As you might imagine, restaurants do not mind selling cards. By industry estimates, 5% to 15% of restaurant card value is never used — a concept known as “breakage.”
In Pennsylvania, the law prohibits gift cards from expiring in less than two years and bans dormancy fees; after five years without redemption the value is presumed abandoned and may be sent to the state.
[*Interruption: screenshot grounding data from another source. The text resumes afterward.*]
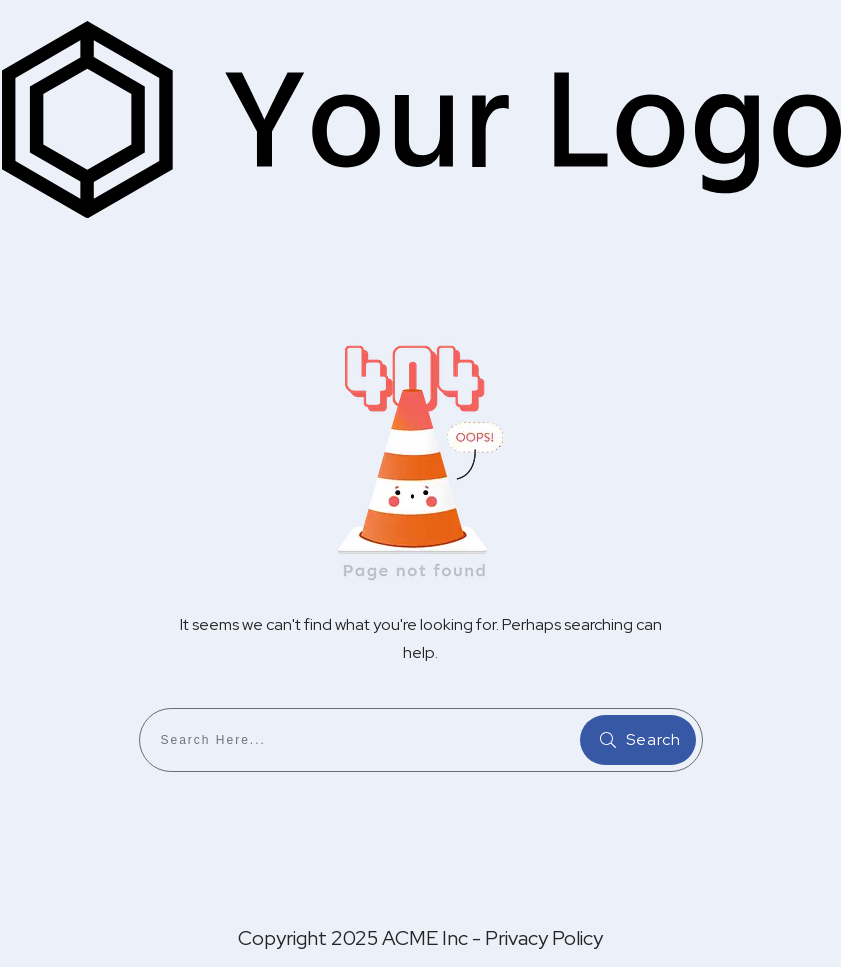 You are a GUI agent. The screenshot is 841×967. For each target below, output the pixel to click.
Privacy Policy (544, 938) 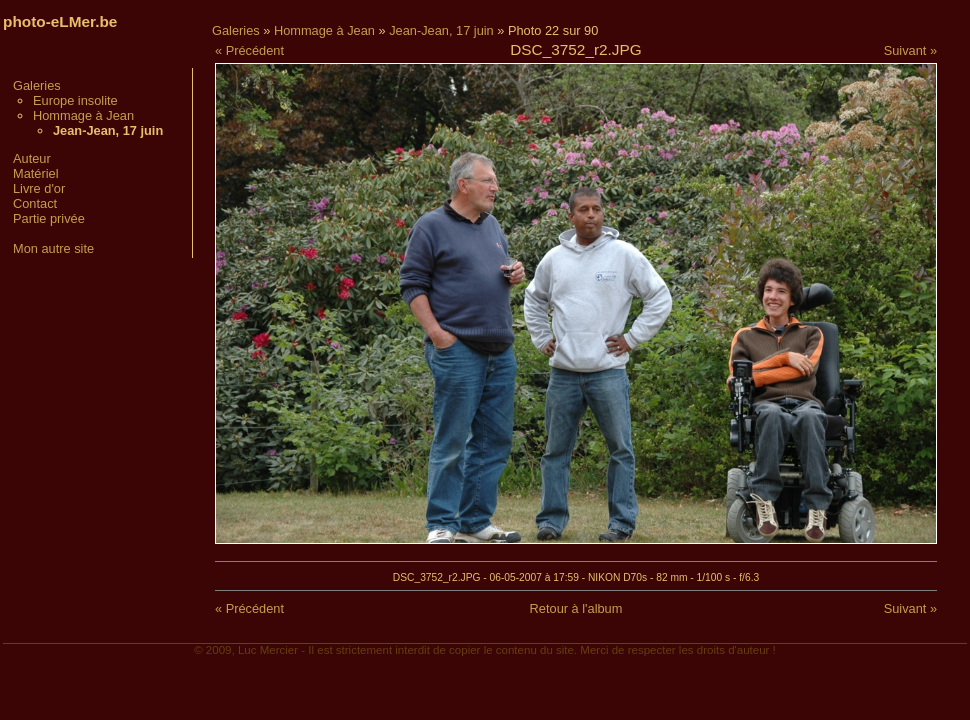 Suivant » (910, 50)
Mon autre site (53, 248)
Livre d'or (39, 188)
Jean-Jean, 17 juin (441, 30)
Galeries (37, 85)
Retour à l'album (576, 608)
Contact (35, 203)
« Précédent (249, 50)
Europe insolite (75, 100)
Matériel (36, 173)
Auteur (32, 158)
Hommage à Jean (83, 115)
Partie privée (49, 218) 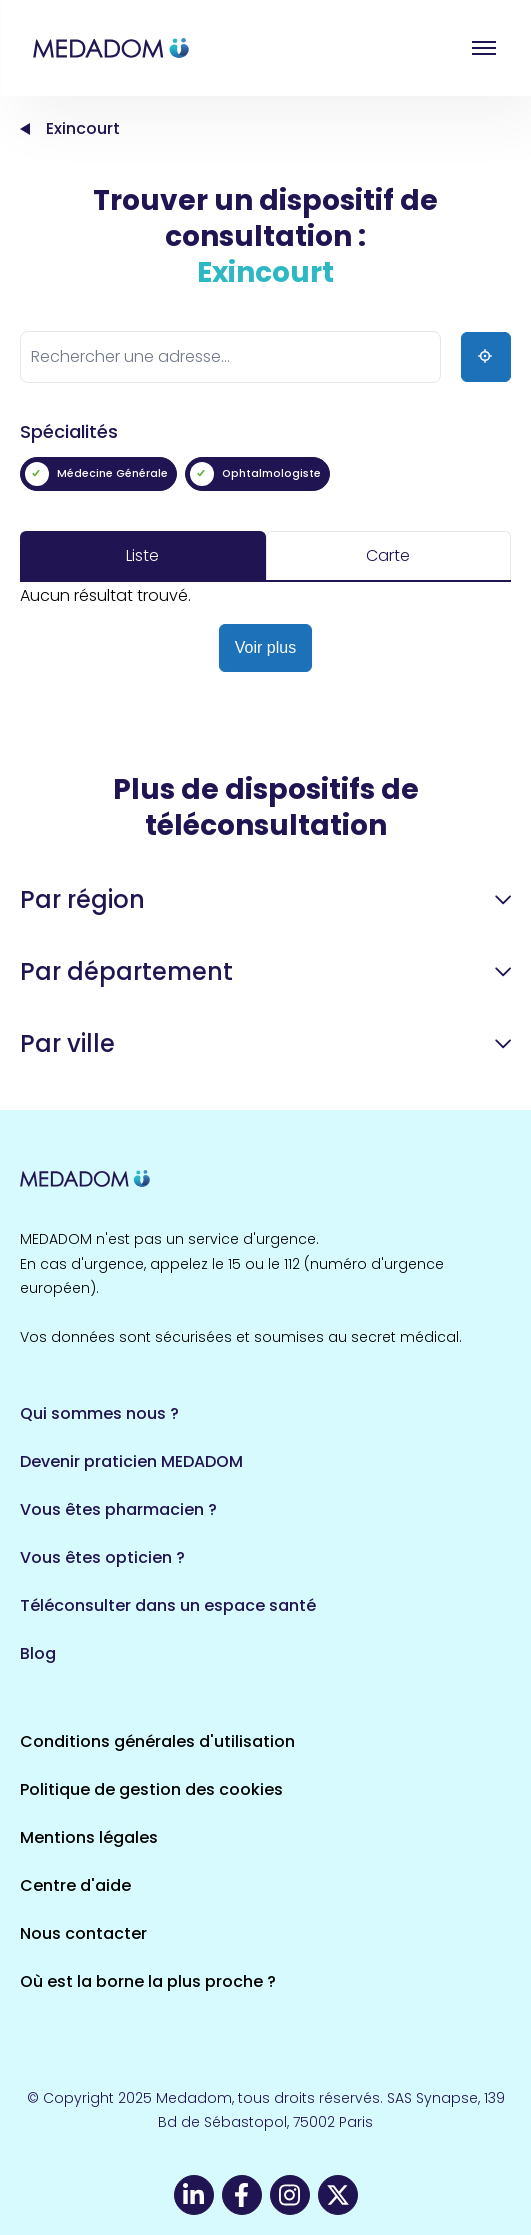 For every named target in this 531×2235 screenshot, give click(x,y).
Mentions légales (89, 1837)
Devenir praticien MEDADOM (131, 1461)
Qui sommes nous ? (99, 1413)
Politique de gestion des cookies (151, 1789)
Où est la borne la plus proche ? (148, 1981)
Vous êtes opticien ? (102, 1557)
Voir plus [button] (265, 647)
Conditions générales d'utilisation (157, 1741)
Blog (38, 1653)
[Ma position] (486, 357)
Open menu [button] (484, 48)
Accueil (25, 129)
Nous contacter (83, 1933)
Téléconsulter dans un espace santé (168, 1605)
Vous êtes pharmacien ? (118, 1509)
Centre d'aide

In New Jersey, the law requires that gift card value remain fully available for at least 24 months and restricts inactivity fees during that period.
What else to do
Universal gift cards, like those issued by Visa and Mastercard, are the safest bet if you want to give something other than cold, hard cash. Although there’s usually an upfront fee with their purchase, they travel with the recipient, not the business. They survive concept changes, closures, disputes, and chef departures. Perhaps give the recipient one of these gift cards with a list of suggested restaurants. (For inspiration, I might suggest including a copy of The Inquirer’s 76 Magazine, our guide to the restaurants that are defining dining in the region, available through The Inquirer’s online store.)
Or consider a donation in your friend’s name to a Philadelphia hunger-relief nonprofit, such as Share Food Program, Sunday Love Project, and People’s Kitchen, which work magic turning even modest gifts into many meals.
Of course, you could skip giving a gift card altogether. Instead, pick a date, make a reservation, and treat the recipient to a meal — and to your company.